## WORK ORDER:
Search the records for lines with the word "pour" and copy each match.

## PROVIDED DATA:
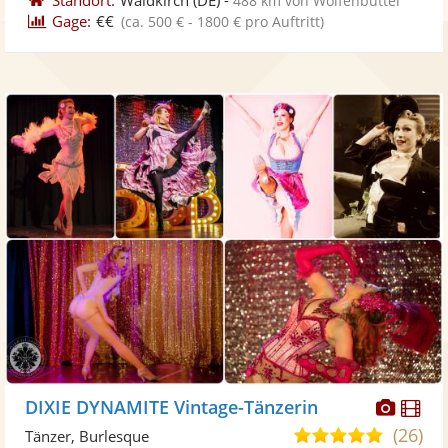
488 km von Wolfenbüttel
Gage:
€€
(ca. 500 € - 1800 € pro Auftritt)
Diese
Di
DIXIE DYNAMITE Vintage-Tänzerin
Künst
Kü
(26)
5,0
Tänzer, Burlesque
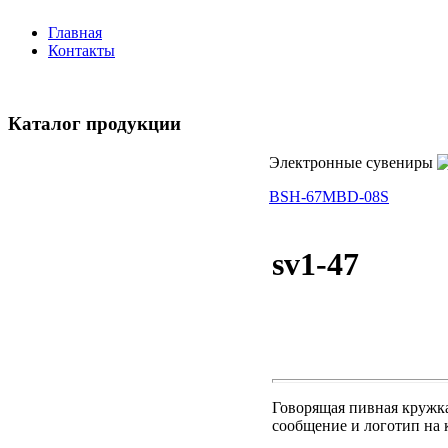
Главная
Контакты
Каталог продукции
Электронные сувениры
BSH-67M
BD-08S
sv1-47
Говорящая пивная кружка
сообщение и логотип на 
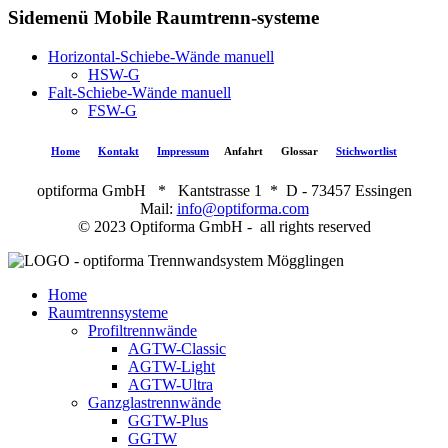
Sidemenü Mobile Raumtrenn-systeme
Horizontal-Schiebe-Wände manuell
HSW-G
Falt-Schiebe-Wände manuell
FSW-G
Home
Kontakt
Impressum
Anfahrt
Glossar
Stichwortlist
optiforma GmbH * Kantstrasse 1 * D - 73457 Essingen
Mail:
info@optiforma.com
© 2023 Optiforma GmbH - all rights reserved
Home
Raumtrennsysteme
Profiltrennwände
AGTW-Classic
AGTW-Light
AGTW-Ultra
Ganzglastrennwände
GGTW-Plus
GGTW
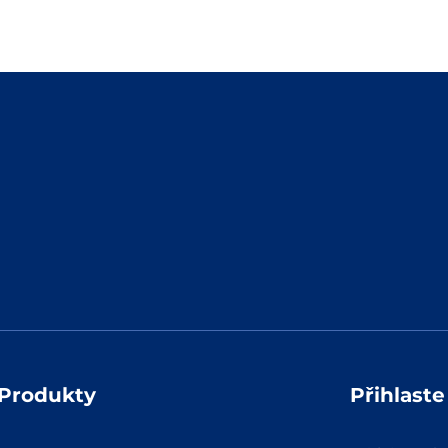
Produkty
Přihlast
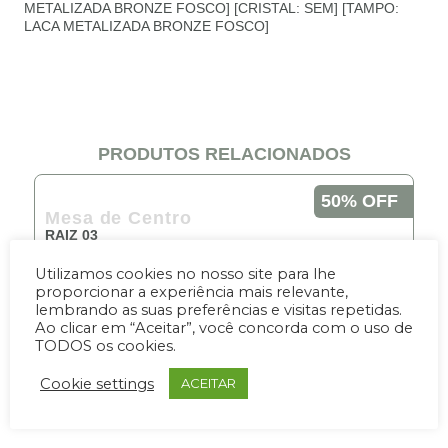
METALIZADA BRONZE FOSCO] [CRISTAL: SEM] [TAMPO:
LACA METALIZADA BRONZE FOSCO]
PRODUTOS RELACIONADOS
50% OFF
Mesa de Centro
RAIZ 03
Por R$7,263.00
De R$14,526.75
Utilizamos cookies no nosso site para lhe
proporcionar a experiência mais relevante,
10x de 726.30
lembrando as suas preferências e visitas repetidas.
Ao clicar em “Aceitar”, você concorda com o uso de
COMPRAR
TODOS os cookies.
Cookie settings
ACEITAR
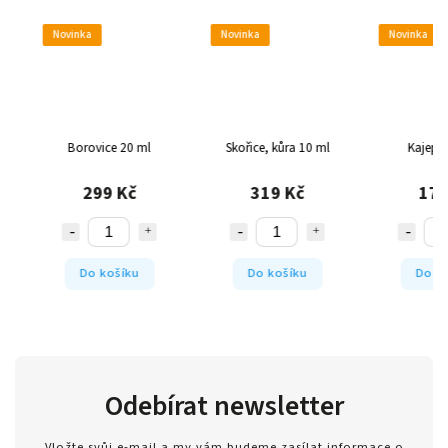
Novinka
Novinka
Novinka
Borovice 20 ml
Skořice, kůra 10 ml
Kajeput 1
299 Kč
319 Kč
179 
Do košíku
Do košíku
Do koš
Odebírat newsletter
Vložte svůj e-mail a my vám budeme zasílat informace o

...

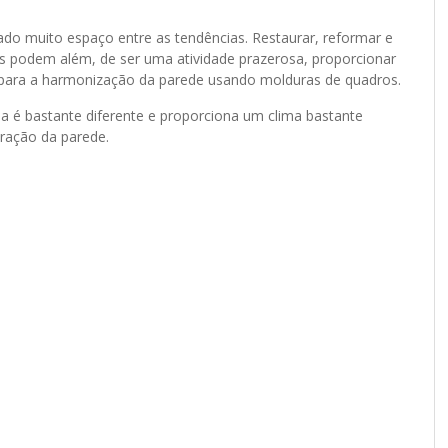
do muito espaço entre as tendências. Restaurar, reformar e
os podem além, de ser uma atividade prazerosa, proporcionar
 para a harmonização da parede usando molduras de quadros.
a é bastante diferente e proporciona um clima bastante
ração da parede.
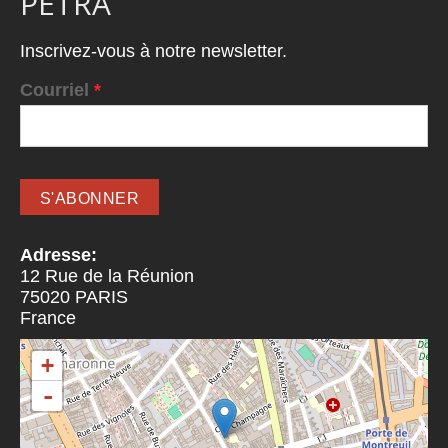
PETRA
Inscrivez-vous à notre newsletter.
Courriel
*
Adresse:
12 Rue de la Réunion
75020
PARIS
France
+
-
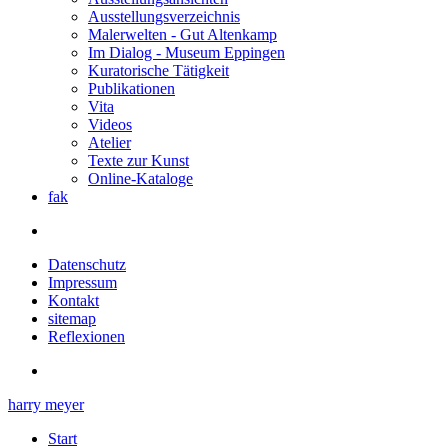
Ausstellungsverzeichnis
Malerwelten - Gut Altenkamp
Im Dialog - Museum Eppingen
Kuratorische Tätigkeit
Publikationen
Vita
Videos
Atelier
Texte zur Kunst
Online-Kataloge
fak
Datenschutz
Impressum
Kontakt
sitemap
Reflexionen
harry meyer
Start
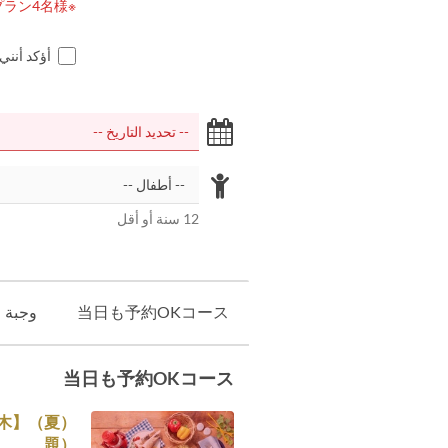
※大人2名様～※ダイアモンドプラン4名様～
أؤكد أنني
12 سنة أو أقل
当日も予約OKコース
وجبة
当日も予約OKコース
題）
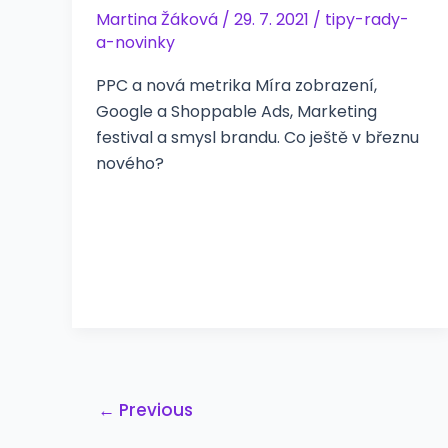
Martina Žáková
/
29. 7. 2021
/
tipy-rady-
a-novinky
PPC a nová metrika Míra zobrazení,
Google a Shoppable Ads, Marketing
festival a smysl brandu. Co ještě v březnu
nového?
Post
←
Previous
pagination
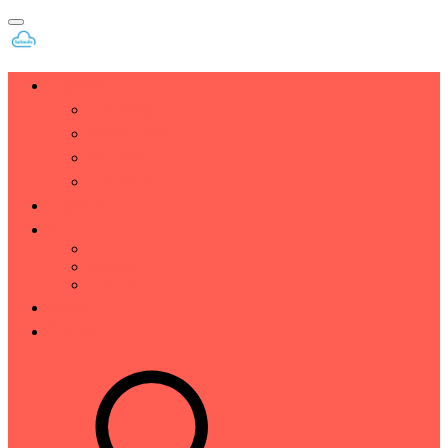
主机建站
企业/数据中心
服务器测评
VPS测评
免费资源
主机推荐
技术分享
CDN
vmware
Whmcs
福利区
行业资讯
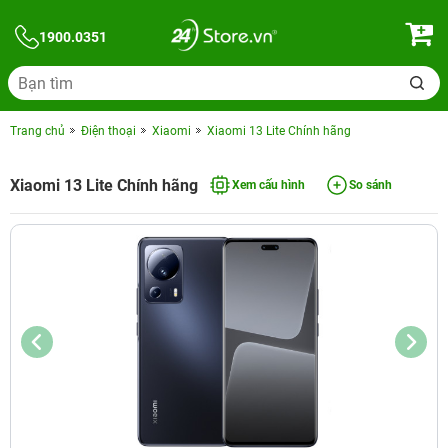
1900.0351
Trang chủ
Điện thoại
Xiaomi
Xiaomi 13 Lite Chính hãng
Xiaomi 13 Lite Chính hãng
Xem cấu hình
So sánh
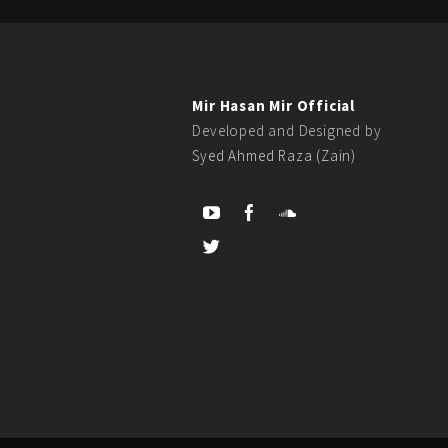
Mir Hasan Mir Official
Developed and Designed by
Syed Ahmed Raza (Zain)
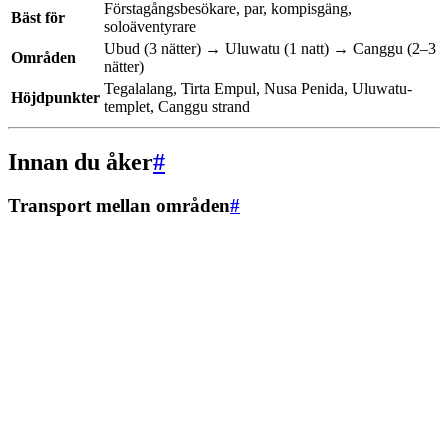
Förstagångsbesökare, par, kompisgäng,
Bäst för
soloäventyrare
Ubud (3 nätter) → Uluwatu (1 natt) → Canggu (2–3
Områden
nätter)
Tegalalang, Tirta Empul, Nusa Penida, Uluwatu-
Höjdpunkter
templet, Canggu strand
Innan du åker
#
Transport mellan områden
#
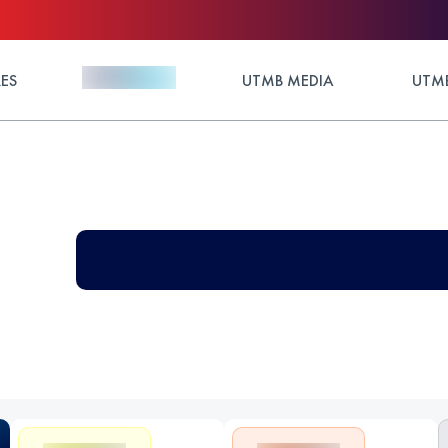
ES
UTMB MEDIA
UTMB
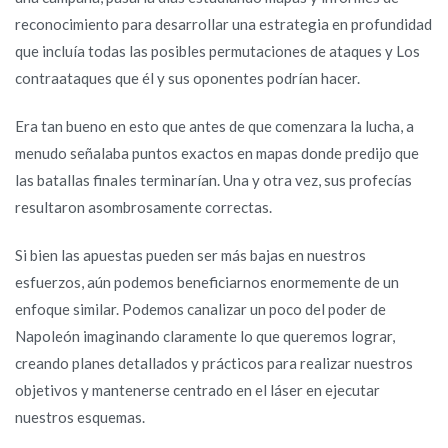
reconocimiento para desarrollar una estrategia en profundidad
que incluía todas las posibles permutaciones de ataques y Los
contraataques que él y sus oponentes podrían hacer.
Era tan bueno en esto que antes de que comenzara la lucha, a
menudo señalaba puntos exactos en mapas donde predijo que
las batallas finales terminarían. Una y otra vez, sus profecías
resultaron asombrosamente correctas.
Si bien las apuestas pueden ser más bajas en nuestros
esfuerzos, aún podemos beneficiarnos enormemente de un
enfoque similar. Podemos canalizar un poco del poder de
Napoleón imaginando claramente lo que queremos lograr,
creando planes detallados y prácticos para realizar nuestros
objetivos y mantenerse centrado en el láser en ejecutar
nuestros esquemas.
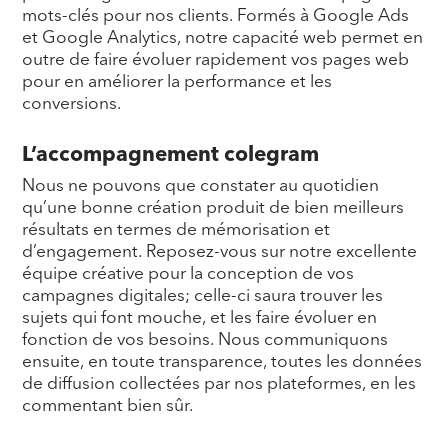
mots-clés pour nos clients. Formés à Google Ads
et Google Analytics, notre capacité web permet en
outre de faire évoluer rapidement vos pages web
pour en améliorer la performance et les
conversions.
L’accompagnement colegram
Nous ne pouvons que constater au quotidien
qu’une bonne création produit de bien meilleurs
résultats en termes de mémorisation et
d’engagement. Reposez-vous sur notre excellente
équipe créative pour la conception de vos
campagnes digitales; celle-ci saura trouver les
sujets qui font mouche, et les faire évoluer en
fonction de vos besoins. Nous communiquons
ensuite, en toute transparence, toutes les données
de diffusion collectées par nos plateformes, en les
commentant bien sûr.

## SOLVED EXERCISE:
mots-clés pour nos clients. Formés à Google Ads
pour en améliorer la performance et les
équipe créative pour la conception de vos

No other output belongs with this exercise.